DATASET RECORDS:
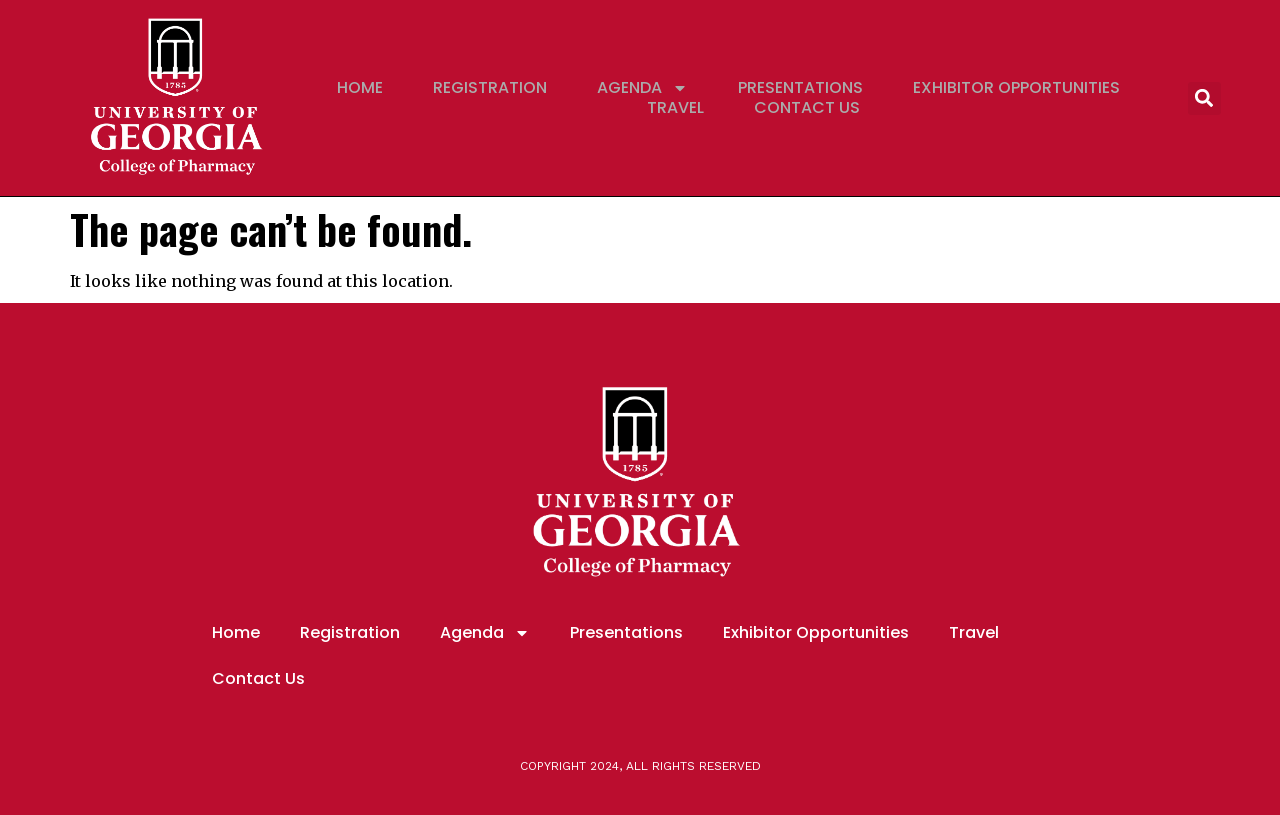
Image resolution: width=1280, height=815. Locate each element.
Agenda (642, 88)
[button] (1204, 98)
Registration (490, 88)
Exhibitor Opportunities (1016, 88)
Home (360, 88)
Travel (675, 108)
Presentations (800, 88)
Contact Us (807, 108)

--

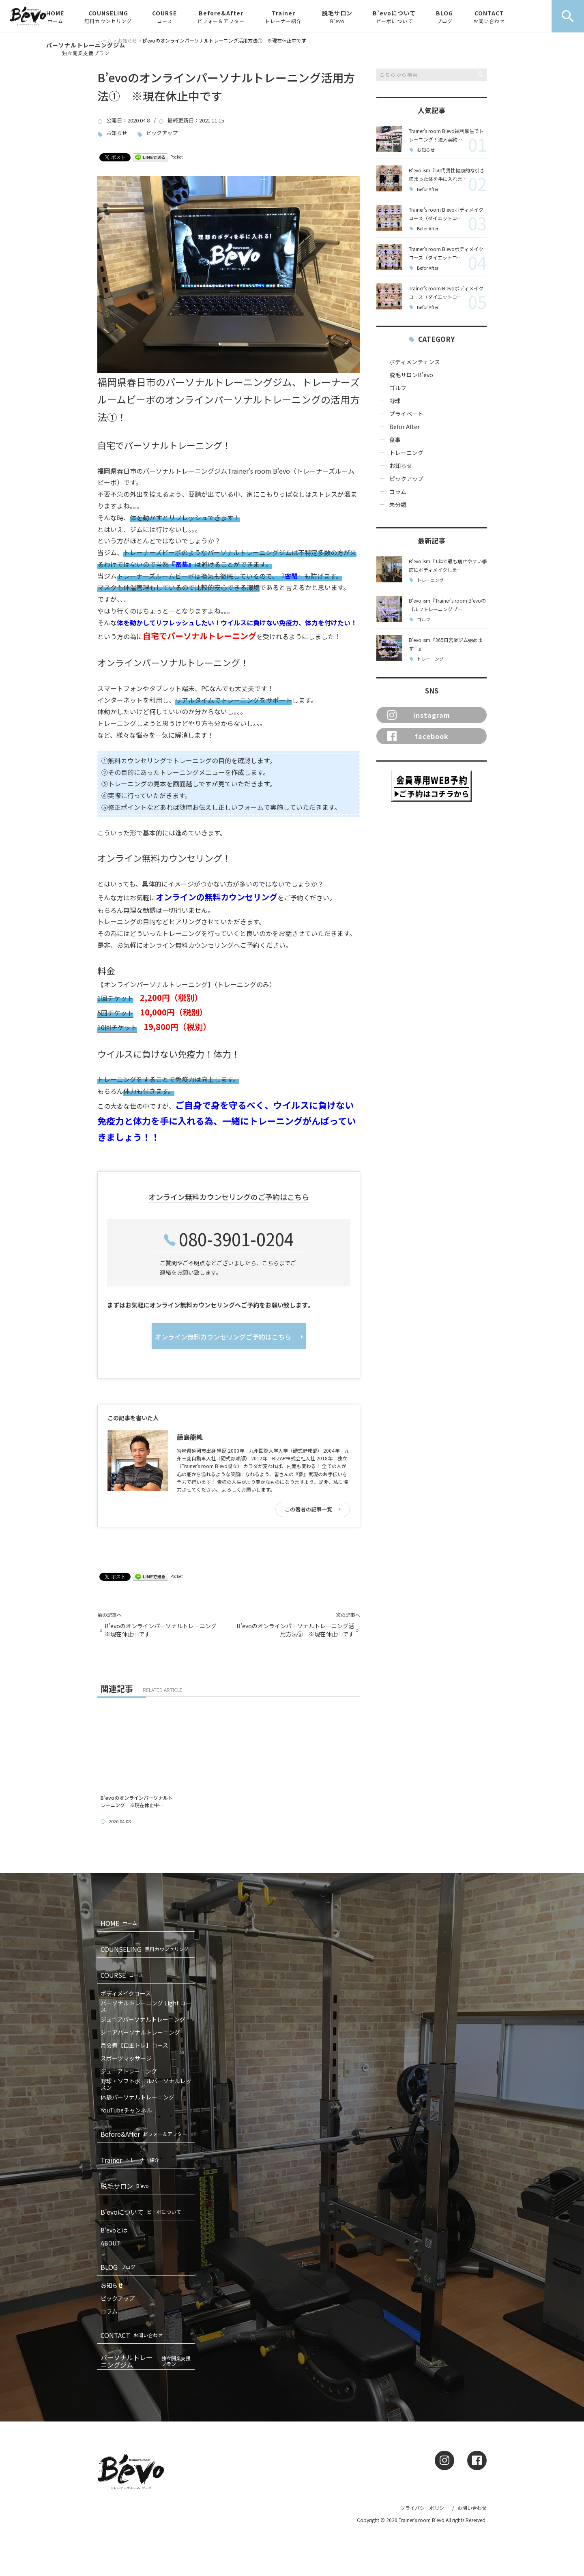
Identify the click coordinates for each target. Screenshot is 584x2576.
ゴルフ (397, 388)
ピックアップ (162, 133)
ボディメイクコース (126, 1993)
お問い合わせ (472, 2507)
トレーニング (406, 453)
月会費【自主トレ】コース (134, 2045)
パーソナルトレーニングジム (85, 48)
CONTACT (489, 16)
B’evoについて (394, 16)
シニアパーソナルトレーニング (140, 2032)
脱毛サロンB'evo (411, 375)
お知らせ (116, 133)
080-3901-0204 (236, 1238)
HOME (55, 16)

WHAT IS NEEDED:
In the listing above, how many lines hold the word "each"? Give the number and nothing more.

RESPONSE TO THIS EXERCISE:
2